### PROMPT
Please repeat the entries word for word and keep the images out.

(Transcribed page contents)
□ □ □ □ □

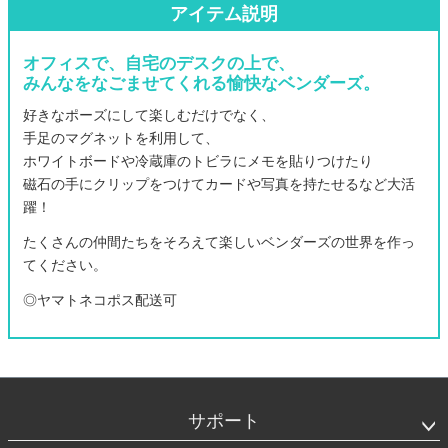
アイテム説明
オフィスで、自宅のデスクの上で、
みんなをなごませてくれる愉快なベンダーズ。
好きなポーズにして楽しむだけでなく、
手足のマグネットを利用して、
ホワイトボードや冷蔵庫のトビラにメモを貼りつけたり
磁石の手にクリップをつけてカードや写真を持たせるなど大活
躍！
たくさんの仲間たちをそろえて楽しいベンダーズの世界を作っ
てください。
◎ヤマトネコポス配送可
フ
ッ
タ
サポート
ー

□ □ □ □ □

### TASK RESPONSE
アイテム説明
オフィスで、自宅のデスクの上で、
みんなをなごませてくれる愉快なベンダーズ。
好きなポーズにして楽しむだけでなく、
手足のマグネットを利用して、
ホワイトボードや冷蔵庫のトビラにメモを貼りつけたり
磁石の手にクリップをつけてカードや写真を持たせるなど大活
躍！
たくさんの仲間たちをそろえて楽しいベンダーズの世界を作っ
てください。
◎ヤマトネコポス配送可
フ
ッ
タ
サポート
ー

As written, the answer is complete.